## What the exercise asks
Transcribe the data below verbatim from the line with "personenbezogenen Daten eingeschränkt, dürfen" to the line with "Rechtsansprüchen oder zum". Include both of those lines.

━━━ Provided information ━━━

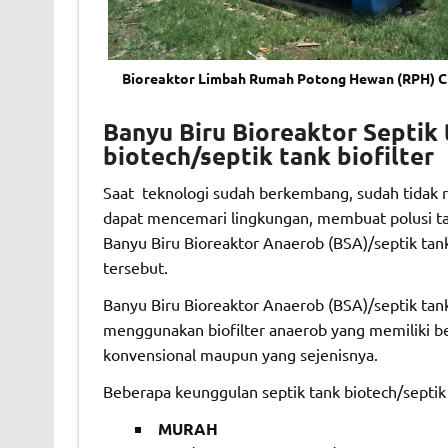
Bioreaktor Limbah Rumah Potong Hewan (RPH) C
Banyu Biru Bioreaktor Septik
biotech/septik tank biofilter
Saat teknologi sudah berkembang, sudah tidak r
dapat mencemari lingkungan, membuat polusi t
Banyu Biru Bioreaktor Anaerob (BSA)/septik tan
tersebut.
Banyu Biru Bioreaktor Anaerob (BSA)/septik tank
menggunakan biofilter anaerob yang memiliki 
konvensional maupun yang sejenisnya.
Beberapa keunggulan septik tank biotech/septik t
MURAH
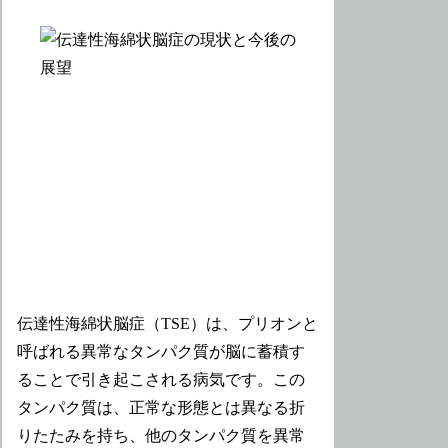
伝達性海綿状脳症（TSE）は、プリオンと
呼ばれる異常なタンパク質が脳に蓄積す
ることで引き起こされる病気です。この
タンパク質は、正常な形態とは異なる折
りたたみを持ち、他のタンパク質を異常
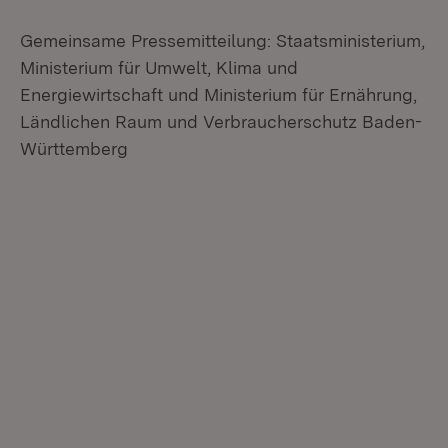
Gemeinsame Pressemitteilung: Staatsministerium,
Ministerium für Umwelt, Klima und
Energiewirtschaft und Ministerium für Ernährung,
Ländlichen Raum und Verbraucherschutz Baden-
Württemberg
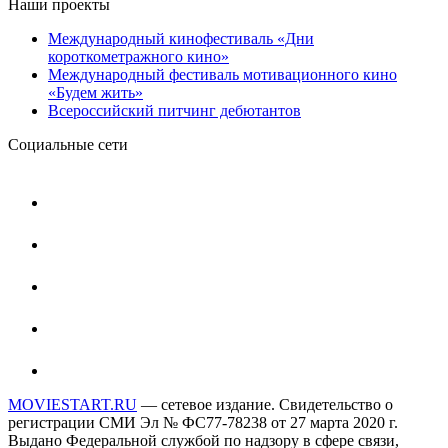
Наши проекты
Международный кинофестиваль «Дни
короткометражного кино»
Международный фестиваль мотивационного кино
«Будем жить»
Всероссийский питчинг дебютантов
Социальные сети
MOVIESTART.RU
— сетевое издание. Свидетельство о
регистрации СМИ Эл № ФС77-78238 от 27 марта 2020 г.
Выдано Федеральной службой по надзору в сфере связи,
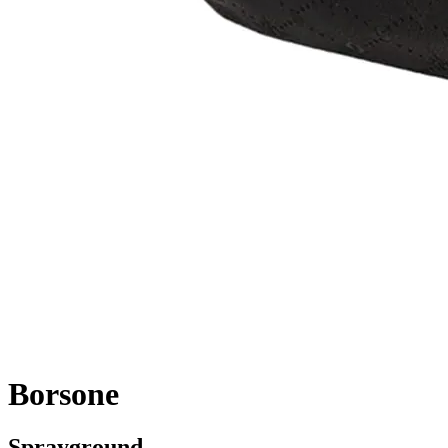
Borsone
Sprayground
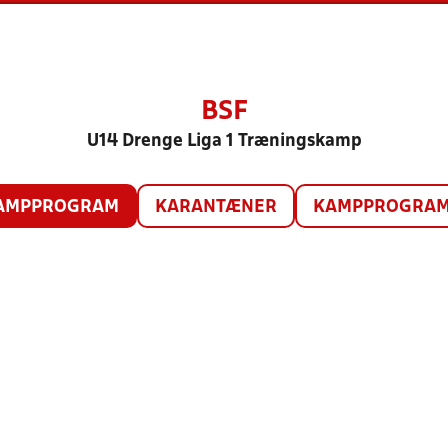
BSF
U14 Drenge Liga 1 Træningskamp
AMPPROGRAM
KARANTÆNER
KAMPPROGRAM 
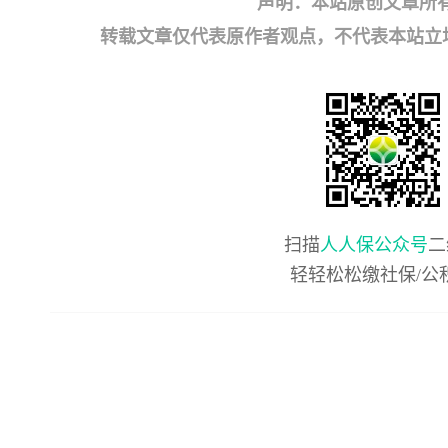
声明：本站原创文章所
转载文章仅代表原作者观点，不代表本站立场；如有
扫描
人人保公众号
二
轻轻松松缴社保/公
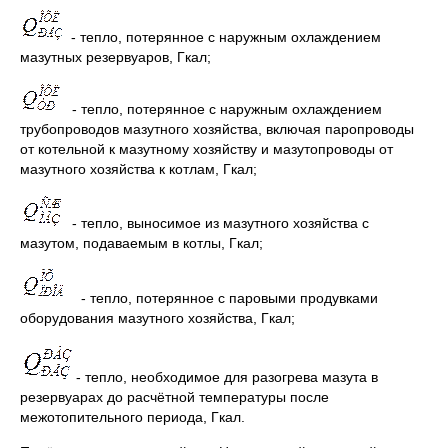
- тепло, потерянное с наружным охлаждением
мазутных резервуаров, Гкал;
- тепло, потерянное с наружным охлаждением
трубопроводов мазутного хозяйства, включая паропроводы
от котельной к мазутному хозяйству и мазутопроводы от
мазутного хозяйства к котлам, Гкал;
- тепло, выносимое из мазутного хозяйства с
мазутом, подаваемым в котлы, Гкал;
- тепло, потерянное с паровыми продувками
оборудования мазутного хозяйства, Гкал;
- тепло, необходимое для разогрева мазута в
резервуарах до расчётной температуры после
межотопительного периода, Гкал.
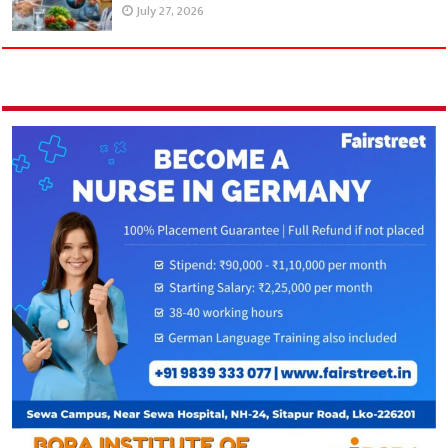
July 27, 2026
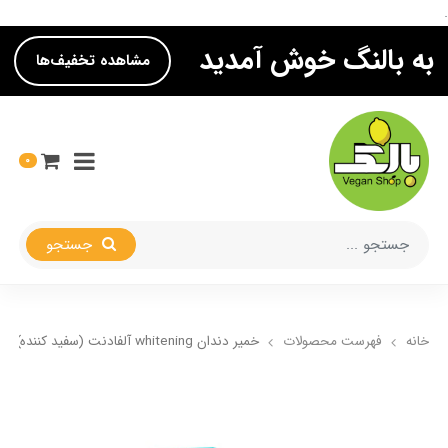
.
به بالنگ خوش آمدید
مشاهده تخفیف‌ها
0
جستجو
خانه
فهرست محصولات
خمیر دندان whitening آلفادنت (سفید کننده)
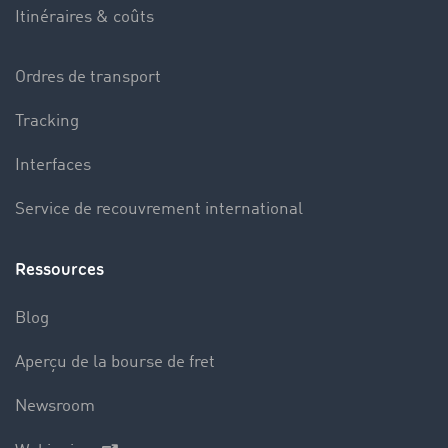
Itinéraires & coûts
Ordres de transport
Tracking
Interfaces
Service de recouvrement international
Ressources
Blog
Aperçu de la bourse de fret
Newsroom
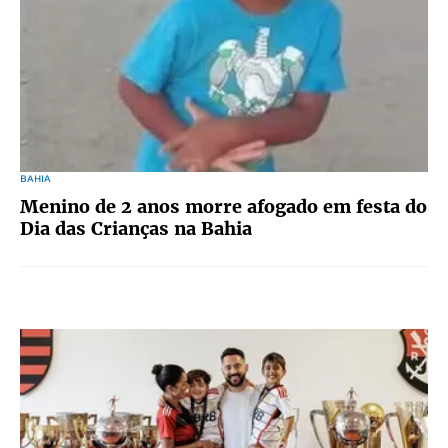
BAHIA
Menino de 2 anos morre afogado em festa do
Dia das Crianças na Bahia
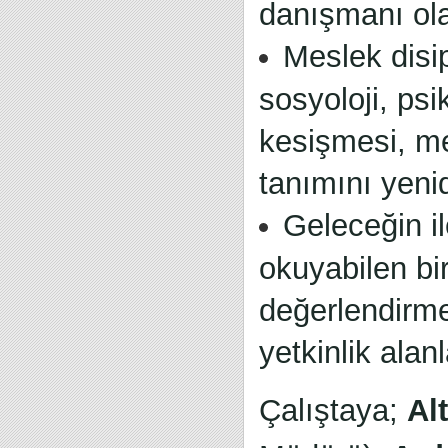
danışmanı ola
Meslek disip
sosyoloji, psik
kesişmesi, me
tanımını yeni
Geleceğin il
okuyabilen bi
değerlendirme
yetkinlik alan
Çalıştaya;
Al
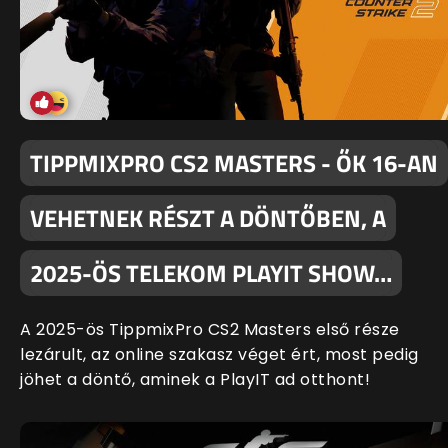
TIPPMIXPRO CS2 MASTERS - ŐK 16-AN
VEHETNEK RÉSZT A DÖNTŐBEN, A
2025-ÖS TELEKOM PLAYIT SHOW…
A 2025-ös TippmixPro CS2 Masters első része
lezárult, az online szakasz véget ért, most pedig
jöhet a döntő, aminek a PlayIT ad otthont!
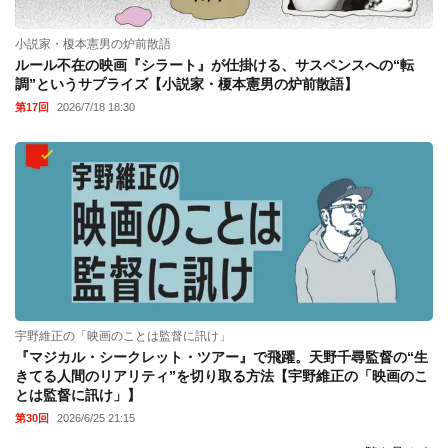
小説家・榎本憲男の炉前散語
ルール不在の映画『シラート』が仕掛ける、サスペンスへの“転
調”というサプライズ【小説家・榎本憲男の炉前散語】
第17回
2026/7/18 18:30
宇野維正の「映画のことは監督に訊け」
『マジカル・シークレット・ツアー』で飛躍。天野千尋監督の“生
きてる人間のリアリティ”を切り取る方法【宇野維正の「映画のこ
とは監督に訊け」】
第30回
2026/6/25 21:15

━━━
━━━ Provided information ━━━

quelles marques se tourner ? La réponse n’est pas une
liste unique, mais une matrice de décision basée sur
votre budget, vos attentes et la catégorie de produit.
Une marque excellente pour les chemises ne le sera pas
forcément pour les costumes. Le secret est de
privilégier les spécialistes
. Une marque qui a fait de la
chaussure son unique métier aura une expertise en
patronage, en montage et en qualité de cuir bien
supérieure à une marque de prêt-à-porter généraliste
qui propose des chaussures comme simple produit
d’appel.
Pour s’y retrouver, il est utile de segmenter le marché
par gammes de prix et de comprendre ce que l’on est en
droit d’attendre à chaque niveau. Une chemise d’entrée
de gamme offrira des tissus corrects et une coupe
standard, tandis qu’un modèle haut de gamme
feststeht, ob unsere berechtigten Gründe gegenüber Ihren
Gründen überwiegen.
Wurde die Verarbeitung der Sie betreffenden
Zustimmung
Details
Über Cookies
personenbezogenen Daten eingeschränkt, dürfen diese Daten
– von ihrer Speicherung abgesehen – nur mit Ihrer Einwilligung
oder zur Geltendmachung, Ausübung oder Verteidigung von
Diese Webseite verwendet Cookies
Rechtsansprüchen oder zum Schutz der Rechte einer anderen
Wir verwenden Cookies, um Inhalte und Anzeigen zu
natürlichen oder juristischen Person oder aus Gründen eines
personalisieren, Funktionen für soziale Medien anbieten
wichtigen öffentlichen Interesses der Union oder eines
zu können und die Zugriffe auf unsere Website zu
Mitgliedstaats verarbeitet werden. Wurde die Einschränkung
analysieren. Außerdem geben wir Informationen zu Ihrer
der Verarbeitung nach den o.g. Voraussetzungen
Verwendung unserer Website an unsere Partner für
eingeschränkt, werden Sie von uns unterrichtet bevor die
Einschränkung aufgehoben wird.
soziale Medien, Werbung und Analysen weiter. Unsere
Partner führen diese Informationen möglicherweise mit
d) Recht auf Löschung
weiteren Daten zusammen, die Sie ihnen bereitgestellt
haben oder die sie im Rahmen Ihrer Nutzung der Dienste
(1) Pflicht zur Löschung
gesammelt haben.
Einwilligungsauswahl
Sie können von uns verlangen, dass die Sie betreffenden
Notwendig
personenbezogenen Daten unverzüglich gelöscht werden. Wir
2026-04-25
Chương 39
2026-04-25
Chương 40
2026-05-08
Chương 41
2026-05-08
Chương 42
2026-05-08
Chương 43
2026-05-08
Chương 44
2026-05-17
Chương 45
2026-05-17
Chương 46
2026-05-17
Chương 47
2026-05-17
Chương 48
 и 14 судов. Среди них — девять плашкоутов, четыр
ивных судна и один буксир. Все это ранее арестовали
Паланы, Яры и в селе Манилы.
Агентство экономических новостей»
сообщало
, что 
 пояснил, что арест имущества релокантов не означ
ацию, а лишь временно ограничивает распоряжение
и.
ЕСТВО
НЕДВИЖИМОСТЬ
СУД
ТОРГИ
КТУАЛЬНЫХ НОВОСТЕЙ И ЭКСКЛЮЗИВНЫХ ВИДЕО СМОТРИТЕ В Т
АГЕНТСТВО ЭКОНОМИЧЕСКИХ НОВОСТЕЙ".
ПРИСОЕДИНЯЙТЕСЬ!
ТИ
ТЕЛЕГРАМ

━━━
━━━ Provided information ━━━

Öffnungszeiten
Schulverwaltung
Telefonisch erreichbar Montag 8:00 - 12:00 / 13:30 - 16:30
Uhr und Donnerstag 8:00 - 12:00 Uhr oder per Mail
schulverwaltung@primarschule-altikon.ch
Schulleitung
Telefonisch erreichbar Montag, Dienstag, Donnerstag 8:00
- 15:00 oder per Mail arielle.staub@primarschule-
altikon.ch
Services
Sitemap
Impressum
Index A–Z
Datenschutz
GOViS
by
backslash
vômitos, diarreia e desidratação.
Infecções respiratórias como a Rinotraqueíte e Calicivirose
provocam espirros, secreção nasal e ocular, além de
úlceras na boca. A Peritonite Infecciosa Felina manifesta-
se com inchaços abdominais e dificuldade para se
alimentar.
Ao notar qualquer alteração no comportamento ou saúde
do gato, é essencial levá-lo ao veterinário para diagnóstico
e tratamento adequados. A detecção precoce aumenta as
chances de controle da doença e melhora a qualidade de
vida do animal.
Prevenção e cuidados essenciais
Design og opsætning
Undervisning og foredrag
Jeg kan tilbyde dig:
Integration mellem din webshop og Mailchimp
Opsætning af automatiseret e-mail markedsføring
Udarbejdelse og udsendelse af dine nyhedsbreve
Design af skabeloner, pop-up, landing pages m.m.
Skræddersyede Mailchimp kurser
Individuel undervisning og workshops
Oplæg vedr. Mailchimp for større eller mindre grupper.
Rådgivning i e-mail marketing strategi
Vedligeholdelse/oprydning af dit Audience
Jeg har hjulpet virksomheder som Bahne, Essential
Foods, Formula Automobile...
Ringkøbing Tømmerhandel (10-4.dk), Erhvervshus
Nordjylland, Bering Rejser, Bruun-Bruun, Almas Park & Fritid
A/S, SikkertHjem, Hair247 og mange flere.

━━━

## Output
personenbezogenen Daten eingeschränkt, dürfen diese Daten
– von ihrer Speicherung abgesehen – nur mit Ihrer Einwilligung
oder zur Geltendmachung, Ausübung oder Verteidigung von
Diese Webseite verwendet Cookies
Rechtsansprüchen oder zum Schutz der Rechte einer anderen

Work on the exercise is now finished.